[Records for this task — start]

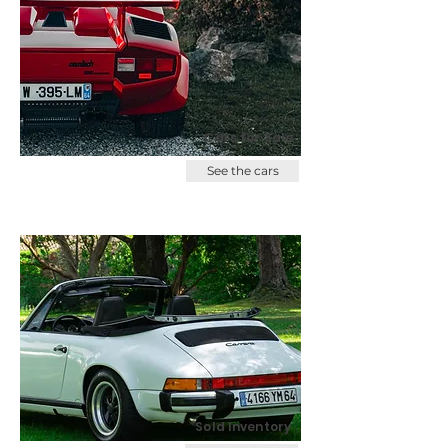
Cars for Sale
See the cars
Sold Inventory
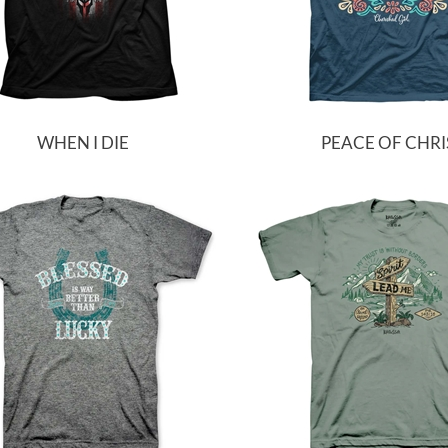
WHEN I DIE
PEACE OF CHRI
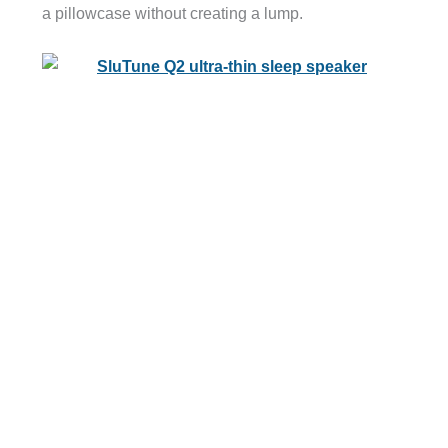
a pillowcase without creating a lump.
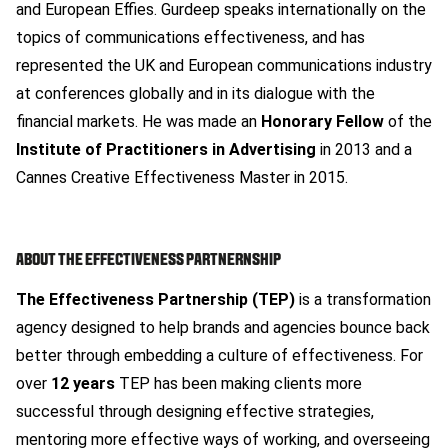
and European Effies. Gurdeep speaks internationally on the
topics of communications effectiveness, and has
represented the UK and European communications industry
at conferences globally and in its dialogue with the
financial markets. He was made an
Honorary Fellow
of the
Institute of Practitioners in Advertising
in 2013 and a
Cannes Creative Effectiveness Master in 2015.
ABOUT THE EFFECTIVENESS PARTNERNSHIP
The Effectiveness Partnership (TEP)
is a transformation
agency designed to help brands and agencies bounce back
better through embedding a culture of effectiveness. For
over
12 years
TEP has been making clients more
successful through designing effective strategies,
mentoring more effective ways of working, and overseeing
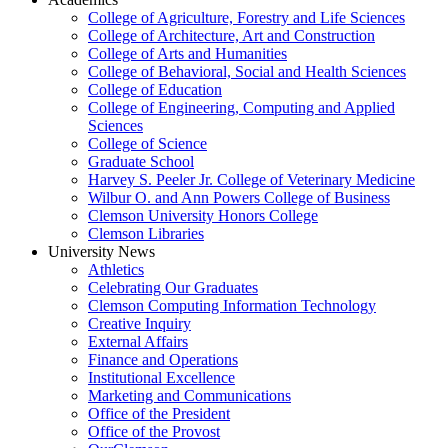
College of Agriculture, Forestry and Life Sciences
College of Architecture, Art and Construction
College of Arts and Humanities
College of Behavioral, Social and Health Sciences
College of Education
College of Engineering, Computing and Applied
Sciences
College of Science
Graduate School
Harvey S. Peeler Jr. College of Veterinary Medicine
Wilbur O. and Ann Powers College of Business
Clemson University Honors College
Clemson Libraries
University News
Athletics
Celebrating Our Graduates
Clemson Computing Information Technology
Creative Inquiry
External Affairs
Finance and Operations
Institutional Excellence
Marketing and Communications
Office of the President
Office of the Provost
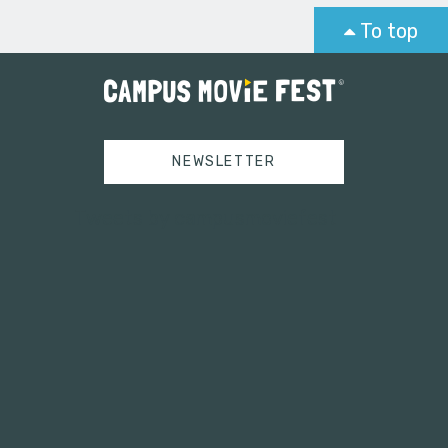
To top
NEWSLETTER
Tweets by campusmoviefest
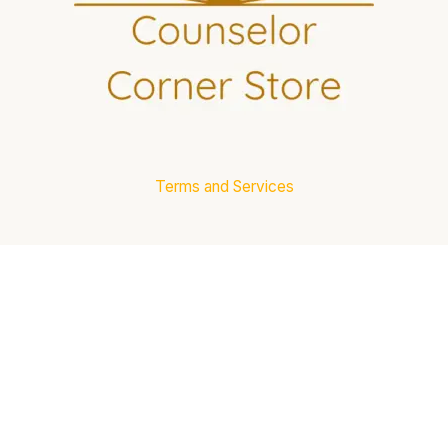
Terms and Services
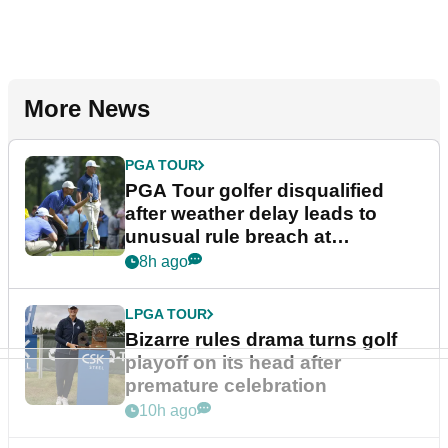
More News
PGA TOUR
PGA Tour golfer disqualified
after weather delay leads to
unusual rule breach at
Wyndham Championship
8h ago
LPGA TOUR
Bizarre rules drama turns golf
playoff on its head after
premature celebration
10h ago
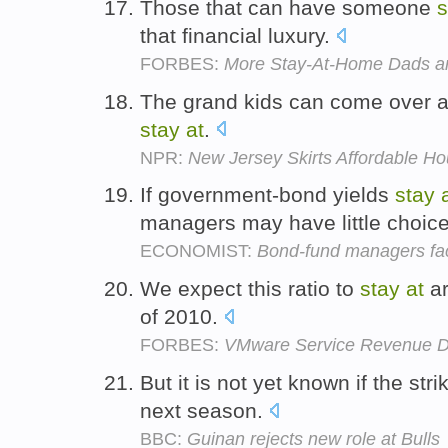
Those that can have someone
s
that financial luxury.
FORBES:
More Stay-At-Home Dads are
The grand kids can come over a
stay
at
.
NPR:
New Jersey Skirts Affordable H
If government-bond yields
stay
managers may have little choic
ECONOMIST:
Bond-fund managers fa
We expect this ratio to
stay
at
ar
of 2010.
FORBES:
VMware Service Revenue D
But it is not yet known if the stri
next season.
BBC:
Guinan rejects new role at Bulls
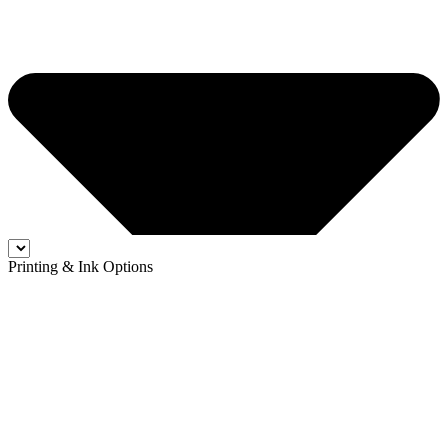
Printing & Ink Options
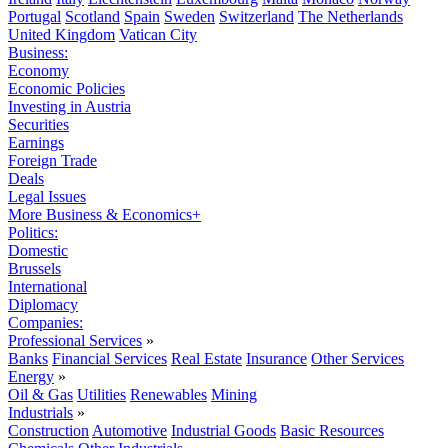
Portugal
Scotland
Spain
Sweden
Switzerland
The Netherlands
United Kingdom
Vatican City
Business:
Economy
Economic Policies
Investing in Austria
Securities
Earnings
Foreign Trade
Deals
Legal Issues
More Business & Economics+
Politics:
Domestic
Brussels
International
Diplomacy
Companies:
Professional Services
»
Banks
Financial Services
Real Estate
Insurance
Other Services
Energy
»
Oil & Gas
Utilities
Renewables
Mining
Industrials
»
Construction
Automotive
Industrial Goods
Basic Resources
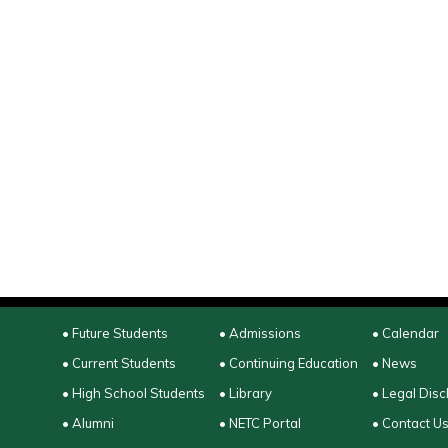
• Future Students
• Admissions
• Calendar
• Current Students
• Continuing Education
• News
• High School Students
• Library
• Legal Disc
• Alumni
• NETC Portal
• Contact U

[Records for this task — finish]

- Task objective: Output every record above exactly, leaving out the pictures.

- Task answer:
Cars for Sale
See the cars
Sold Inventory
WHEN I DIE
PEACE OF CHRI
a pillowcase without creating a lump.
and European Effies. Gurdeep speaks internationally on the
topics of communications effectiveness, and has
represented the UK and European communications industry
at conferences globally and in its dialogue with the
financial markets. He was made an
Honorary Fellow
of the
Institute of Practitioners in Advertising
in 2013 and a
Cannes Creative Effectiveness Master in 2015.
ABOUT THE EFFECTIVENESS PARTNERNSHIP
The Effectiveness Partnership (TEP)
is a transformation
agency designed to help brands and agencies bounce back
better through embedding a culture of effectiveness. For
over
12 years
TEP has been making clients more
successful through designing effective strategies,
mentoring more effective ways of working, and overseeing
College of Agriculture, Forestry and Life Sciences
College of Architecture, Art and Construction
College of Arts and Humanities
College of Behavioral, Social and Health Sciences
College of Education
College of Engineering, Computing and Applied
Sciences
College of Science
Graduate School
Harvey S. Peeler Jr. College of Veterinary Medicine
Wilbur O. and Ann Powers College of Business
Clemson University Honors College
Clemson Libraries
University News
Athletics
Celebrating Our Graduates
Clemson Computing Information Technology
Creative Inquiry
External Affairs
Finance and Operations
Institutional Excellence
Marketing and Communications
Office of the President
Office of the Provost
To top
NEWSLETTER
Tweets by campusmoviefest
Terms and Services
More News
PGA TOUR
PGA Tour golfer disqualified
after weather delay leads to
unusual rule breach at
Wyndham Championship
8h ago
LPGA TOUR
Bizarre rules drama turns golf
playoff on its head after
premature celebration
10h ago
Those that can have someone
s
that financial luxury.
FORBES:
More Stay-At-Home Dads are
The grand kids can come over a
stay
at
.
NPR:
New Jersey Skirts Affordable H
If government-bond yields
stay
managers may have little choic
ECONOMIST:
Bond-fund managers fa
We expect this ratio to
stay
at
ar
of 2010.
FORBES:
VMware Service Revenue D
But it is not yet known if the stri
next season.
BBC:
Guinan rejects new role at Bulls
Printing & Ink Options
Portugal
Scotland
Spain
Sweden
Switzerland
The Netherlands
United Kingdom
Vatican City
Business:
Economy
Economic Policies
Investing in Austria
Securities
Earnings
Foreign Trade
Deals
Legal Issues
More Business & Economics+
Politics:
Domestic
Brussels
International
Diplomacy
Companies:
Professional Services
»
Banks
Financial Services
Real Estate
Insurance
Other Services
Energy
»
Oil & Gas
Utilities
Renewables
Mining
Industrials
»
Construction
Automotive
Industrial Goods
Basic Resources
• Future Students
• Admissions
• Calendar
• Current Students
• Continuing Education
• News
• High School Students
• Library
• Legal Disc
• Alumni
• NETC Portal
• Contact U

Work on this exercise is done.